What is being asked =>
Copy the records exactly. Every line must match.

Data under study =>
● ● ● ●

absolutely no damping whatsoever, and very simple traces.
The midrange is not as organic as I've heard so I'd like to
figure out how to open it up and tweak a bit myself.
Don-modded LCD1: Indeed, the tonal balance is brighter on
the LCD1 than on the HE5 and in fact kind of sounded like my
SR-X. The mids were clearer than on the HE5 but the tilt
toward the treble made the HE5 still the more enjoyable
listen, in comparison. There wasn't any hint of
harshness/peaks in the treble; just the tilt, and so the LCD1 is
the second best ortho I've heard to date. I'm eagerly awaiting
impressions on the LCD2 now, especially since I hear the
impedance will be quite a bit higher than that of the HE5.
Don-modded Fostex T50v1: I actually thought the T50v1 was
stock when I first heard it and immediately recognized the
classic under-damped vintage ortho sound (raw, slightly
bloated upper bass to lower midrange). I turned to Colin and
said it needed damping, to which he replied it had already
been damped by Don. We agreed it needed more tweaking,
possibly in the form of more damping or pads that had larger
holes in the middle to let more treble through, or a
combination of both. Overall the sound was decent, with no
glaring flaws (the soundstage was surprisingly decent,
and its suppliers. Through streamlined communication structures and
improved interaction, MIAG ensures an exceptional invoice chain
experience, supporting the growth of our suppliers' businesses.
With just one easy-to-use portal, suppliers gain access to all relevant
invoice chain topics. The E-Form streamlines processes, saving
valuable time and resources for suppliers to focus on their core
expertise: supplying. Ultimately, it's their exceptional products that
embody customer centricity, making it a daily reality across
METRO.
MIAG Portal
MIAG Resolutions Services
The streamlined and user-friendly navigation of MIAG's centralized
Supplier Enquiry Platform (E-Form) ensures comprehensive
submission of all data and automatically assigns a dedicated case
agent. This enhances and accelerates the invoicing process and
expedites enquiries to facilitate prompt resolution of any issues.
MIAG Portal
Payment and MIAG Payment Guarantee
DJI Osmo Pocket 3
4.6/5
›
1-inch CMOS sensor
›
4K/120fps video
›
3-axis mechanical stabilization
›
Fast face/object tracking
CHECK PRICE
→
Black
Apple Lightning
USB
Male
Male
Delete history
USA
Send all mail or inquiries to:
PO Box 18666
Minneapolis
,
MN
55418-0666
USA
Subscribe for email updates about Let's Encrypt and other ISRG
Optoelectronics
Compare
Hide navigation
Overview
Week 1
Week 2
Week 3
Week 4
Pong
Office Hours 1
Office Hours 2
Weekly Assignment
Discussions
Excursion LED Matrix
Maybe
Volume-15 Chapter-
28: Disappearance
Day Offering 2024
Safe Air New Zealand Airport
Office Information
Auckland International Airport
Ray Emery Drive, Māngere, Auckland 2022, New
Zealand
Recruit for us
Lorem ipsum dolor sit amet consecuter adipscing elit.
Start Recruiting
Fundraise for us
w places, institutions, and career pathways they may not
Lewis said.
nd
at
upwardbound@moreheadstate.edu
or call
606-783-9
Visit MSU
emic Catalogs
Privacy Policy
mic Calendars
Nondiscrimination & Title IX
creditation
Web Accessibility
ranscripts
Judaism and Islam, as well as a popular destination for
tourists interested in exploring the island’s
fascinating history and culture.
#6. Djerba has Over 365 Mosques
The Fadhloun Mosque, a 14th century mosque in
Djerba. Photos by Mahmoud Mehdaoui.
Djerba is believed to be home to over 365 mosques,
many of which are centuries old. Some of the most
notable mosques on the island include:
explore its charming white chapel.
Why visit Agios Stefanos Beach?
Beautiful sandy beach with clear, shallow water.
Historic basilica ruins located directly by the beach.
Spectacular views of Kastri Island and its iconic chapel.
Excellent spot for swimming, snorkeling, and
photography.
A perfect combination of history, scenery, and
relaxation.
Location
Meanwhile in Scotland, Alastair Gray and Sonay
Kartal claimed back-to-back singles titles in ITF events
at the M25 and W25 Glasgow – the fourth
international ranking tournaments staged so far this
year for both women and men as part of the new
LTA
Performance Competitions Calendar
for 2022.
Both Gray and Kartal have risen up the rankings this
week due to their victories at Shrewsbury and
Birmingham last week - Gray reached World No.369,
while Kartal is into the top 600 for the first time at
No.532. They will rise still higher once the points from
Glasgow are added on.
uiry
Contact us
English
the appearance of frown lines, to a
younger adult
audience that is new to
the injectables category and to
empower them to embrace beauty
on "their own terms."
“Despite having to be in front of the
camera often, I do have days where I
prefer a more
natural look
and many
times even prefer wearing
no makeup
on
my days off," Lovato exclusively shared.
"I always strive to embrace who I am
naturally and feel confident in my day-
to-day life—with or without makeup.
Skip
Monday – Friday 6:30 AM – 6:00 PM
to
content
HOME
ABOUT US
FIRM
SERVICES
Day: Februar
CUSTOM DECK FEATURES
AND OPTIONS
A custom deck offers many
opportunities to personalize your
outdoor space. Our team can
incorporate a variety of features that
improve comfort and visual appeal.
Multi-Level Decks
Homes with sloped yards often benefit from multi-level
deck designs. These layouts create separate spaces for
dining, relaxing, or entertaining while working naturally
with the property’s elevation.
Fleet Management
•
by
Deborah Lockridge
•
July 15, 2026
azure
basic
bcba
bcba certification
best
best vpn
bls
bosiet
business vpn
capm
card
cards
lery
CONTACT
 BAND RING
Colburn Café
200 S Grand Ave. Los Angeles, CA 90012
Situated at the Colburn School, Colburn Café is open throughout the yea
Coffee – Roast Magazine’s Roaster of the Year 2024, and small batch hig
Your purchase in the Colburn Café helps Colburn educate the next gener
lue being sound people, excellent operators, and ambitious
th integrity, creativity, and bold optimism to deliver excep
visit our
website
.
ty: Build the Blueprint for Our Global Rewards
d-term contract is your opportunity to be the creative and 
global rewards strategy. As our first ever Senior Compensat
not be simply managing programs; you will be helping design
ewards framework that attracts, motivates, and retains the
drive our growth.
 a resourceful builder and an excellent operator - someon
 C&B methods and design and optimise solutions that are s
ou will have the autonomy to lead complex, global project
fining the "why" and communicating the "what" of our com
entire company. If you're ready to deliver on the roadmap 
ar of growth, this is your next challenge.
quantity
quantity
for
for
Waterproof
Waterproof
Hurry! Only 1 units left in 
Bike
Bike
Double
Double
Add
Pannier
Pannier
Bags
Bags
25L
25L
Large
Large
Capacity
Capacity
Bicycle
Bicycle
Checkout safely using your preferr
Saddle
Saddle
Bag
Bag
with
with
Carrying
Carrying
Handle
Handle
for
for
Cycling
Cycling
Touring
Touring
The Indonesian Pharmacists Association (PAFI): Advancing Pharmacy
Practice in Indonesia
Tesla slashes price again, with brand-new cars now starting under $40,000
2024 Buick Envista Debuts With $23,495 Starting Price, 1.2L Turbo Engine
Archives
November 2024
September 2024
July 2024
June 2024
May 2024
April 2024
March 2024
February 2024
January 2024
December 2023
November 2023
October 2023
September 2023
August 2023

● ● ● ●

Completed exercise =>
absolutely no damping whatsoever, and very simple traces.
The midrange is not as organic as I've heard so I'd like to
figure out how to open it up and tweak a bit myself.
Don-modded LCD1: Indeed, the tonal balance is brighter on
the LCD1 than on the HE5 and in fact kind of sounded like my
SR-X. The mids were clearer than on the HE5 but the tilt
toward the treble made the HE5 still the more enjoyable
listen, in comparison. There wasn't any hint of
harshness/peaks in the treble; just the tilt, and so the LCD1 is
the second best ortho I've heard to date. I'm eagerly awaiting
impressions on the LCD2 now, especially since I hear the
impedance will be quite a bit higher than that of the HE5.
Don-modded Fostex T50v1: I actually thought the T50v1 was
stock when I first heard it and immediately recognized the
classic under-damped vintage ortho sound (raw, slightly
bloated upper bass to lower midrange). I turned to Colin and
said it needed damping, to which he replied it had already
been damped by Don. We agreed it needed more tweaking,
possibly in the form of more damping or pads that had larger
holes in the middle to let more treble through, or a
combination of both. Overall the sound was decent, with no
glaring flaws (the soundstage was surprisingly decent,
and its suppliers. Through streamlined communication structures and
improved interaction, MIAG ensures an exceptional invoice chain
experience, supporting the growth of our suppliers' businesses.
With just one easy-to-use portal, suppliers gain access to all relevant
invoice chain topics. The E-Form streamlines processes, saving
valuable time and resources for suppliers to focus on their core
expertise: supplying. Ultimately, it's their exceptional products that
embody customer centricity, making it a daily reality across
METRO.
MIAG Portal
MIAG Resolutions Services
The streamlined and user-friendly navigation of MIAG's centralized
Supplier Enquiry Platform (E-Form) ensures comprehensive
submission of all data and automatically assigns a dedicated case
agent. This enhances and accelerates the invoicing process and
expedites enquiries to facilitate prompt resolution of any issues.
MIAG Portal
Payment and MIAG Payment Guarantee
DJI Osmo Pocket 3
4.6/5
›
1-inch CMOS sensor
›
4K/120fps video
›
3-axis mechanical stabilization
›
Fast face/object tracking
CHECK PRICE
→
Black
Apple Lightning
USB
Male
Male
Delete history
USA
Send all mail or inquiries to:
PO Box 18666
Minneapolis
,
MN
55418-0666
USA
Subscribe for email updates about Let's Encrypt and other ISRG
Optoelectronics
Compare
Hide navigation
Overview
Week 1
Week 2
Week 3
Week 4
Pong
Office Hours 1
Office Hours 2
Weekly Assignment
Discussions
Excursion LED Matrix
Maybe
Volume-15 Chapter-
28: Disappearance
Day Offering 2024
Safe Air New Zealand Airport
Office Information
Auckland International Airport
Ray Emery Drive, Māngere, Auckland 2022, New
Zealand
Recruit for us
Lorem ipsum dolor sit amet consecuter adipscing elit.
Start Recruiting
Fundraise for us
w places, institutions, and career pathways they may not
Lewis said.
nd
at
upwardbound@moreheadstate.edu
or call
606-783-9
Visit MSU
emic Catalogs
Privacy Policy
mic Calendars
Nondiscrimination & Title IX
creditation
Web Accessibility
ranscripts
Judaism and Islam, as well as a popular destination for
tourists interested in exploring the island’s
fascinating history and culture.
#6. Djerba has Over 365 Mosques
The Fadhloun Mosque, a 14th century mosque in
Djerba. Photos by Mahmoud Mehdaoui.
Djerba is believed to be home to over 365 mosques,
many of which are centuries old. Some of the most
notable mosques on the island include:
explore its charming white chapel.
Why visit Agios Stefanos Beach?
Beautiful sandy beach with clear, shallow water.
Historic basilica ruins located directly by the beach.
Spectacular views of Kastri Island and its iconic chapel.
Excellent spot for swimming, snorkeling, and
photography.
A perfect combination of history, scenery, and
relaxation.
Location
Meanwhile in Scotland, Alastair Gray and Sonay
Kartal claimed back-to-back singles titles in ITF events
at the M25 and W25 Glasgow – the fourth
international ranking tournaments staged so far this
year for both women and men as part of the new
LTA
Performance Competitions Calendar
for 2022.
Both Gray and Kartal have risen up the rankings this
week due to their victories at Shrewsbury and
Birmingham last week - Gray reached World No.369,
while Kartal is into the top 600 for the first time at
No.532. They will rise still higher once the points from
Glasgow are added on.
uiry
Contact us
English
the appearance of frown lines, to a
younger adult
audience that is new to
the injectables category and to
empower them to embrace beauty
on "their own terms."
“Despite having to be in front of the
camera often, I do have days where I
prefer a more
natural look
and many
times even prefer wearing
no makeup
on
my days off," Lovato exclusively shared.
"I always strive to embrace who I am
naturally and feel confident in my day-
to-day life—with or without makeup.
Skip
Monday – Friday 6:30 AM – 6:00 PM
to
content
HOME
ABOUT US
FIRM
SERVICES
Day: Februar
CUSTOM DECK FEATURES
AND OPTIONS
A custom deck offers many
opportunities to personalize your
outdoor space. Our team can
incorporate a variety of features that
improve comfort and visual appeal.
Multi-Level Decks
Homes with sloped yards often benefit from multi-level
deck designs. These layouts create separate spaces for
dining, relaxing, or entertaining while working naturally
with the property’s elevation.
Fleet Management
•
by
Deborah Lockridge
•
July 15, 2026
azure
basic
bcba
bcba certification
best
best vpn
bls
bosiet
business vpn
capm
card
cards
lery
CONTACT
 BAND RING
Colburn Café
200 S Grand Ave. Los Angeles, CA 90012
Situated at the Colburn School, Colburn Café is open throughout the yea
Coffee – Roast Magazine’s Roaster of the Year 2024, and small batch hig
Your purchase in the Colburn Café helps Colburn educate the next gener
lue being sound people, excellent operators, and ambitious
th integrity, creativity, and bold optimism to deliver excep
visit our
website
.
ty: Build the Blueprint for Our Global Rewards
d-term contract is your opportunity to be the creative and 
global rewards strategy. As our first ever Senior Compensat
not be simply managing programs; you will be helping design
ewards framework that attracts, motivates, and retains the
drive our growth.
 a resourceful builder and an excellent operator - someon
 C&B methods and design and optimise solutions that are s
ou will have the autonomy to lead complex, global project
fining the "why" and communicating the "what" of our com
entire company. If you're ready to deliver on the roadmap 
ar of growth, this is your next challenge.
quantity
quantity
for
for
Waterproof
Waterproof
Hurry! Only 1 units left in 
Bike
Bike
Double
Double
Add
Pannier
Pannier
Bags
Bags
25L
25L
Large
Large
Capacity
Capacity
Bicycle
Bicycle
Checkout safely using your preferr
Saddle
Saddle
Bag
Bag
with
with
Carrying
Carrying
Handle
Handle
for
for
Cycling
Cycling
Touring
Touring
The Indonesian Pharmacists Association (PAFI): Advancing Pharmacy
Practice in Indonesia
Tesla slashes price again, with brand-new cars now starting under $40,000
2024 Buick Envista Debuts With $23,495 Starting Price, 1.2L Turbo Engine
Archives
November 2024
September 2024
July 2024
June 2024
May 2024
April 2024
March 2024
February 2024
January 2024
December 2023
November 2023
October 2023
September 2023
August 2023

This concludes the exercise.